SULMONA. La ricostruzione post-sisma al palo in città continua a far discutere ordini professionali e politica. Il Pd invoca la riorganizzazione della macchina amministrativa per uscire dallo stallo...

SULMONA. La ricostruzione post-sisma al palo in città continua a far discutere ordini professionali e politica. Il Pd invoca la riorganizzazione della macchina amministrativa per uscire dallo stallo degli uffici comunali e tornare a dare risposte efficienti ai cittadini. «A partire dalla drammatica situazione dei lavoratori delle cooperative che da tempo immemore, ormai, assicurano servizi essenziali per l’amministrazione e per i quali bisogna espletare le previste procedure per una loro rinnovata conferma, a tutt’oggi non proprio all’orizzonte», interviene il segretario cittadino Pd Sergio Dante. «Il lassismo con cui si è affrontata la tematica con ritardi burocratici biblici, quand’anche giustificati da contingenti difficoltà degli uffici preposti, è inammissibile. È necessario uno scatto di orgoglio che veda protagonista in primis il sindaco, cui chiediamo di porre in essere ogni possibile iniziativa per portare a buon fine una vicenda che si trascina da fin troppo tempo, con grave pregiudizio di decine di lavoratori. L’inefficienza degli uffici comunali, acclarata dalla minacciata protesta da parte delle associazioni di categoria e degli ordini professionali, che lamentano la sostanziale chiusura dell’ufficio sisma, con la mancata utilizzazione dei cospicui fondi a disposizione, non può essere derubricata a momentanea difficoltà».

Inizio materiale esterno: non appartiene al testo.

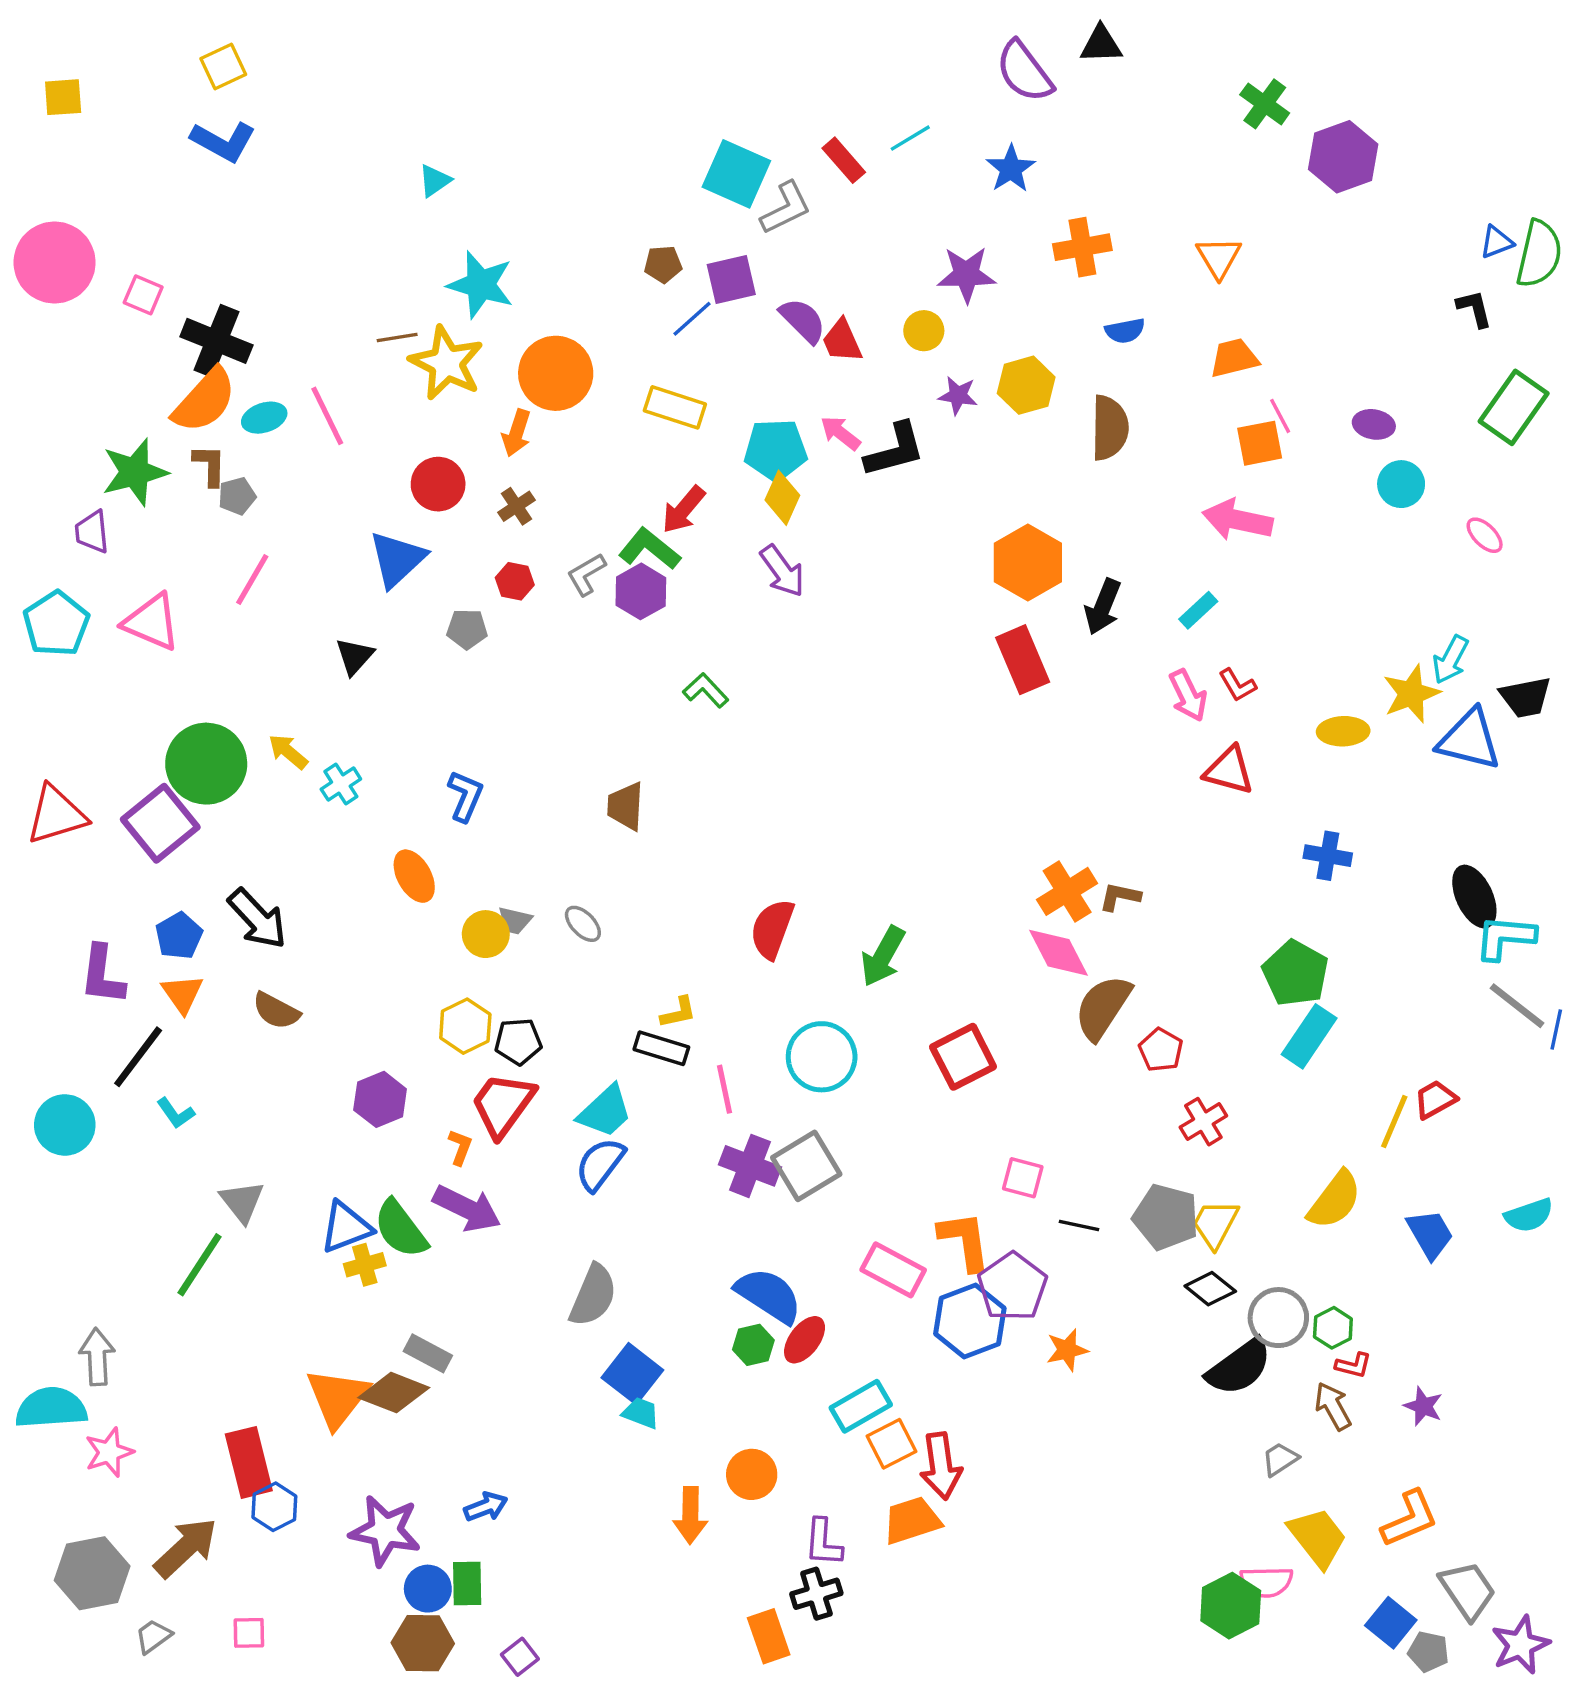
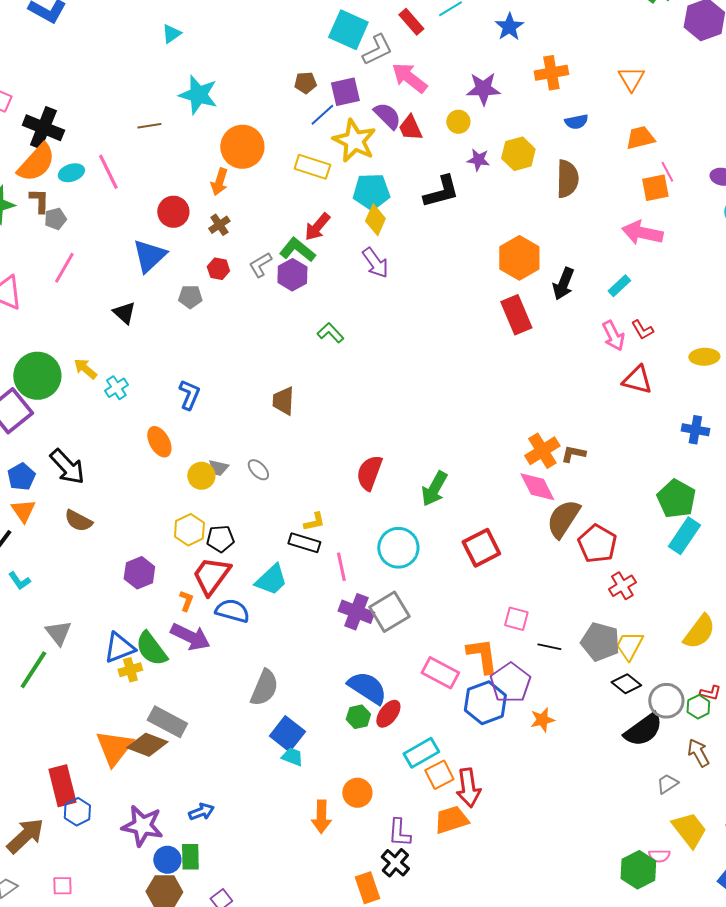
yellow star: (447, 363) -> (354, 141), moved
pink arrow: (840, 433) -> (409, 78), moved, size x1.5
black triangle: (355, 656) -> (124, 313), turned -30
red pentagon: (1161, 1050) -> (597, 544), size x1.5
blue semicircle: (600, 1164) -> (232, 611), moved, turned 68
gray rectangle: (428, 1353) -> (167, 722), size x1.4
red L-shape: (1353, 1365) -> (710, 693), moved
pink semicircle: (1266, 1582) -> (659, 856), size x0.7
black cross: (816, 1594) -> (395, 863), turned -32

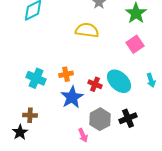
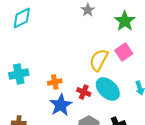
yellow semicircle: (87, 30) -> (99, 60), moved, turned -70
cyan cross: (36, 78) -> (19, 74), moved, turned -36

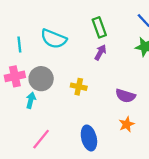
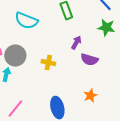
purple arrow: (100, 52) -> (76, 43), moved
purple semicircle: (125, 96) -> (89, 60), moved

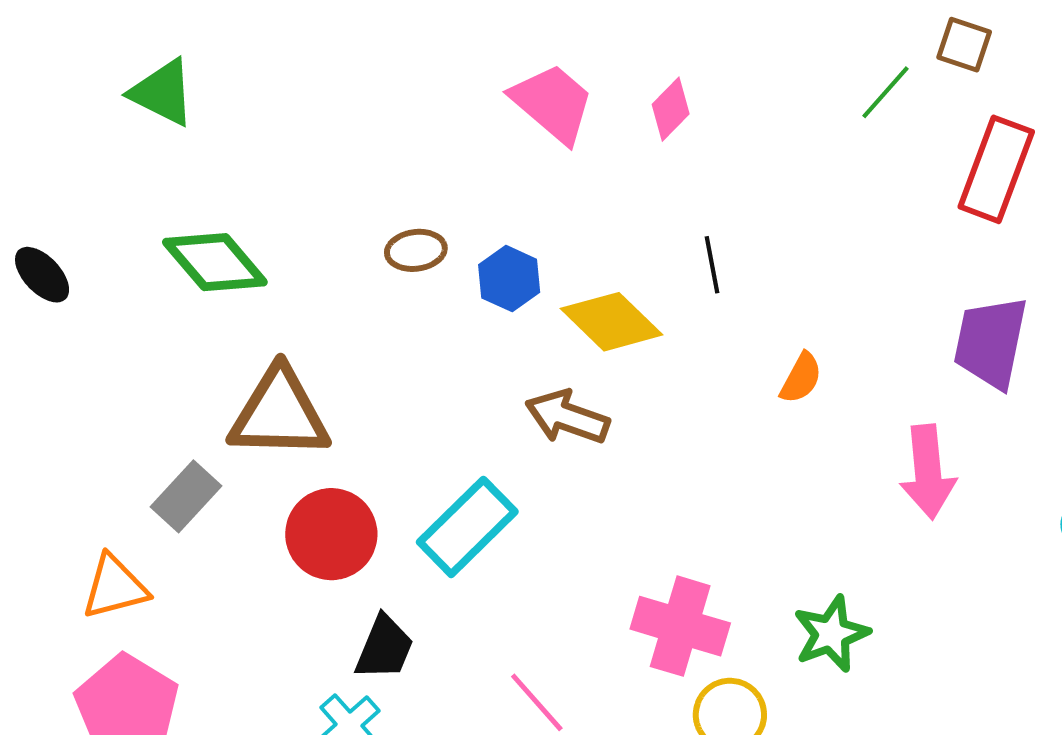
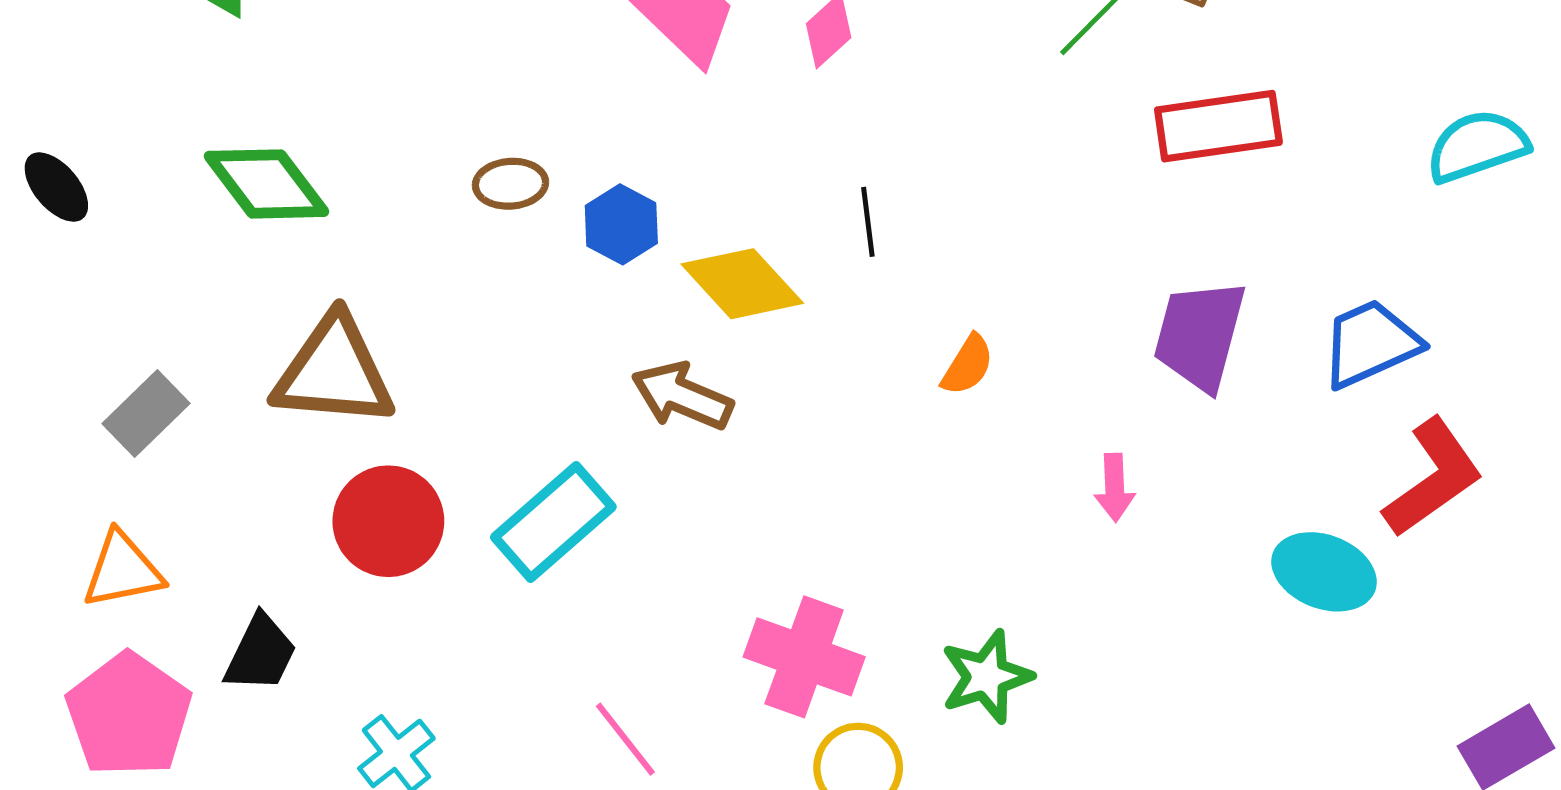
red rectangle: (996, 169) -> (1218, 126), turned 58
pink arrow: (928, 472) -> (1115, 488), size x0.6
gray rectangle: (186, 496) -> (146, 413), moved
black trapezoid: (384, 648) -> (261, 653), moved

Il sindaco Annamaria Casini fa sapere che le circa 700 pratiche ferme sulla ricostruzione sono datate 2009 e che lei e la sua giunta stanno facendo il possibile per risolvere una situazione bloccata da otto anni. «Le pratiche ferme risalgono al 2009», sostiene, «dunque non si può attribuire tutto a quest’amministrazione che continua ad avere contatti costanti con gli ordini professionali a cui raccomando di mantenere il confronto nei toni istituzionali e nel rispetto dei ruoli, bandendo vendette e strumentalizzazioni. Farsi vedere non uniti in questa fase delicata è un errore che la città non merita». (f.p.)